[Oblarg]

Quote:

Originally Posted by DampRobot

Challenge accepted!

In a regular n-gon, the central angle for each side is 180/n degrees, and if the ngon has an inradius r, the side length of each side is S=2r*tan(180/n). I proceeded to construct a isosceles triangle where the center of the n gon is connected with equal length legs to one side of the n gon. The inradius of the n gon is the altitude of that triangle. Thus, r=S/(2tan(180/n)). This means the area of that triangle is A=rS/2=S^2/(4tan(180/n)). Therefore, the area of an N gon with side length S and side number n is A=nS^2/(4tan(180/n)).

The perimeter of a n gon is p=nS. Therefore, p/n=S. Thus, A=p^2/(4n*tan(180/n)).

With p held constant, the limit of A as n approaches infinity converges upwards to the Area of a circle with radius r.

Therefore, a circle is the optimum shape for an n gon of a given perimeter, and the more sides a regular n gon has, the more closely the it approaches the greatest possible area it can have for a given perimeter.

This is one portion of the correct proof, but a crucial (and rather more difficult) piece is missing:

This proves that a circle has a greater area than any regular n-gon, and that the area of a regular n-gon approaches that of a circle as n increases. It does not show that a circle has greater area than any n-gon, regular or irregular. So, to complete the proof, you must show that a regular n-gon has the greatest area of any n-gon with a fixed perimeter.

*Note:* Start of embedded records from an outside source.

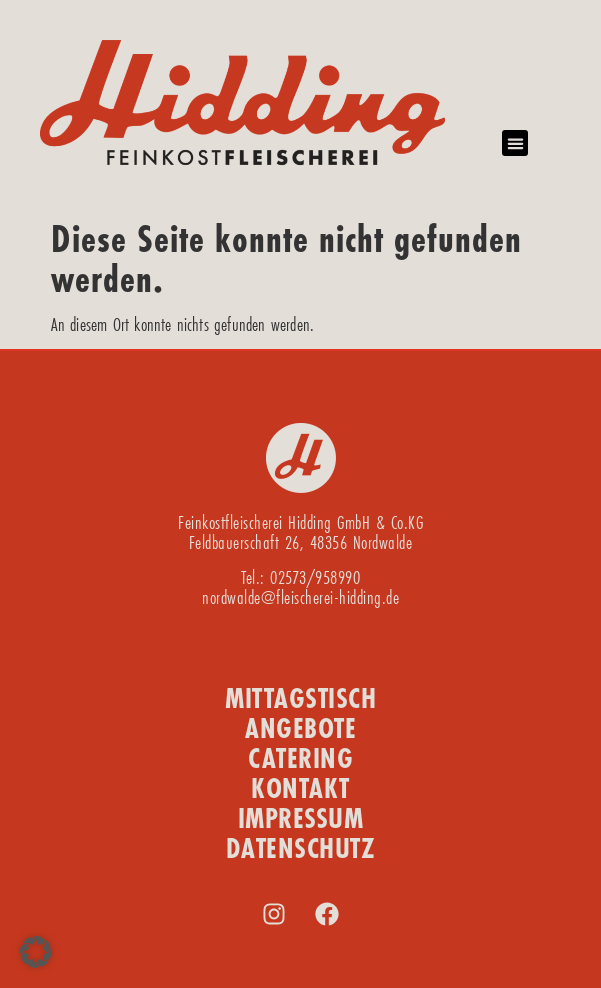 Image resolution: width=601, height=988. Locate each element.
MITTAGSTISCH (300, 698)
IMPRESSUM (301, 818)
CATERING (300, 758)
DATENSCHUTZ (301, 848)
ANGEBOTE (300, 728)
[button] (515, 143)
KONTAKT (300, 788)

Actually, if we're going to be really precise, there's an additional step in showing that if a circle has greater area than any polygon with fixed perimeter, then there can be no shape with fixed perimeter with greater area than a circle, but this follows rather trivially from the fact that we can easily approximate any (convex, piecewise-smooth) shape to arbitrary precision with an inscribed polygon.